Pseudoscience
2/11/19
Often bandied about by skeptics when dismissing claims by proponents of alternative medicine, anti-vaccine, creationism, paranormalists etc, the word pseudoscience has a very valid place in our lexicon. To understand what we mean by it, we need first to understand what we mean by 'science'. Wikipedia defines it as "a systematic enterprise that builds and organizes knowledge in the form of testable explanations and predictions about the universe" and the Cambridge dictionary defines it as: "(knowledge from) the careful study of the structure and behaviour of the physical world, especially by watching, measuring, and doing experiments, and the development of theories to describe the results of these activities". Layered on top of that is a language, method, process and system that has arisen and codified over the last few decades. Things like journal papers, peer review, a body of evidence, regulation measures, academic standards, experimental procedures, and many more that are built on the aims of science.

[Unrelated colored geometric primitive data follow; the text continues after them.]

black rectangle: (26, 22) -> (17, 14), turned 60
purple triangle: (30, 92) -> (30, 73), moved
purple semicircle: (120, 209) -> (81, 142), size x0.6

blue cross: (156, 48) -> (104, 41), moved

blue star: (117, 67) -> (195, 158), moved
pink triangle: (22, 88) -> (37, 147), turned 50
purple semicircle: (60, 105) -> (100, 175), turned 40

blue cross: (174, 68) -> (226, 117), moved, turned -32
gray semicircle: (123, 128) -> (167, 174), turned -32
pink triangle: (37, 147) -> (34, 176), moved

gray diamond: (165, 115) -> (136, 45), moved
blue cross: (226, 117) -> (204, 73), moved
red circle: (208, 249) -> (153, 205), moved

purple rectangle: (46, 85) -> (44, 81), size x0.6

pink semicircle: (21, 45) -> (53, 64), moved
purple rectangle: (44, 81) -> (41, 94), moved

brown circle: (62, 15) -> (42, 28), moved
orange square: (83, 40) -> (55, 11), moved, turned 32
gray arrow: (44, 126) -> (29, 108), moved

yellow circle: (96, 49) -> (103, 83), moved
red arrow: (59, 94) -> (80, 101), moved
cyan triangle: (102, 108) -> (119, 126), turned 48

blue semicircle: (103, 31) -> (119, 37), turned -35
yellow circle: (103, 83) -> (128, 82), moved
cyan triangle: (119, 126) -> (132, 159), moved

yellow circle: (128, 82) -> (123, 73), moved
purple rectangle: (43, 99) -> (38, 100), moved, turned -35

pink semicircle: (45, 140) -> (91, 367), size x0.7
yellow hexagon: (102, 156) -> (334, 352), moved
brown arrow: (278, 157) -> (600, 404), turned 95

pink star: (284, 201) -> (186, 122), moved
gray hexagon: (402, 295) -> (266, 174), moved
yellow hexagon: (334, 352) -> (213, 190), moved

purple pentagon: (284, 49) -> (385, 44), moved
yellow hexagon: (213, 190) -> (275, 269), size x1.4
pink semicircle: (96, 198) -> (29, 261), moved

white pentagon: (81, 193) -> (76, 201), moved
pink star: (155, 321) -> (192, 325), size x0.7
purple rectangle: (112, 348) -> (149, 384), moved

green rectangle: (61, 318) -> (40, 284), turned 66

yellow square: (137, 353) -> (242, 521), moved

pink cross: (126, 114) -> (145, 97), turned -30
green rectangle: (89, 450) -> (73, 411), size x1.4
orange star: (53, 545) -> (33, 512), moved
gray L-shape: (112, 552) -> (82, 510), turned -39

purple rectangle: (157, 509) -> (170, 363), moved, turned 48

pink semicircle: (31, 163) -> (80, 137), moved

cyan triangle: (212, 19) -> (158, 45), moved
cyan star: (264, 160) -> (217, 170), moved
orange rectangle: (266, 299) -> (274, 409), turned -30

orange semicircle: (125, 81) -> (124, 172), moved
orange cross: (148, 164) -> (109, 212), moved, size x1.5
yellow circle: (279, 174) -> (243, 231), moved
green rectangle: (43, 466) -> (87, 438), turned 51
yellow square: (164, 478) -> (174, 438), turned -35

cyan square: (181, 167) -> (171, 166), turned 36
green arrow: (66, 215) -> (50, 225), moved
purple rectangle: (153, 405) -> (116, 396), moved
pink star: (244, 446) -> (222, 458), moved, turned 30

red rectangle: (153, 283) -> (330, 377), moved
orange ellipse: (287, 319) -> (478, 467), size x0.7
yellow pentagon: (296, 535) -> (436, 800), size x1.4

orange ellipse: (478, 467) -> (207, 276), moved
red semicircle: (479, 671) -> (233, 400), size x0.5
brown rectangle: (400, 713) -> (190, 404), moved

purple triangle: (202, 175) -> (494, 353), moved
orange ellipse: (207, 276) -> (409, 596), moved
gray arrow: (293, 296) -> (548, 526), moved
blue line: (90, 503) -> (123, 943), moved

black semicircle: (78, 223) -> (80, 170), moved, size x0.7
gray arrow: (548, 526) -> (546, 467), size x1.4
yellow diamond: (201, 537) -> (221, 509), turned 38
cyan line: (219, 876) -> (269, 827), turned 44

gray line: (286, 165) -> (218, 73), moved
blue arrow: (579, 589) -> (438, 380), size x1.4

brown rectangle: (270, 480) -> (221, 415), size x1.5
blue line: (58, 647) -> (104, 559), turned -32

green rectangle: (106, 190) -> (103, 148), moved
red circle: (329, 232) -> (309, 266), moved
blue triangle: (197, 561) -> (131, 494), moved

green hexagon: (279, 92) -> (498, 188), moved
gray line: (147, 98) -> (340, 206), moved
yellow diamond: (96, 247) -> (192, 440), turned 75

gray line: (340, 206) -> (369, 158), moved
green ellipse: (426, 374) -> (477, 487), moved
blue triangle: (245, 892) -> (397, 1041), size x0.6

Built into the pursuit is scientific skepticism; the acceptance that the easiest people to fool are ourselves, all conclusions are tentative and that all models built from data must explain the data better and more comprehensively than others. Pseudoscientists basically have many of these trappings but fail to apply them consistently and honestly which then skews the results. The most common failure is by assuming the conclusion before the test. A good example is creationism. Though some creationists may believe they are doing science and will argue that they are, because they start off with the premise that the world is 'created', they do experiments and perform studies to find confirmatory evidence that rather than look at ways it can be disproved. Many alt-med proponents will cherry pick and point to studies that seem to confirm their conclusion whilst all the while ignoring all the other evidence that contradicts it.
Pseudoscientists will often make unfalsifiable claims and point to studies or tests that are, at best, consistent with their conclusion, and because no test could contradict it, will say this supports their proposal. Just because something has the illusion of science, it does not mean they are actually doing science.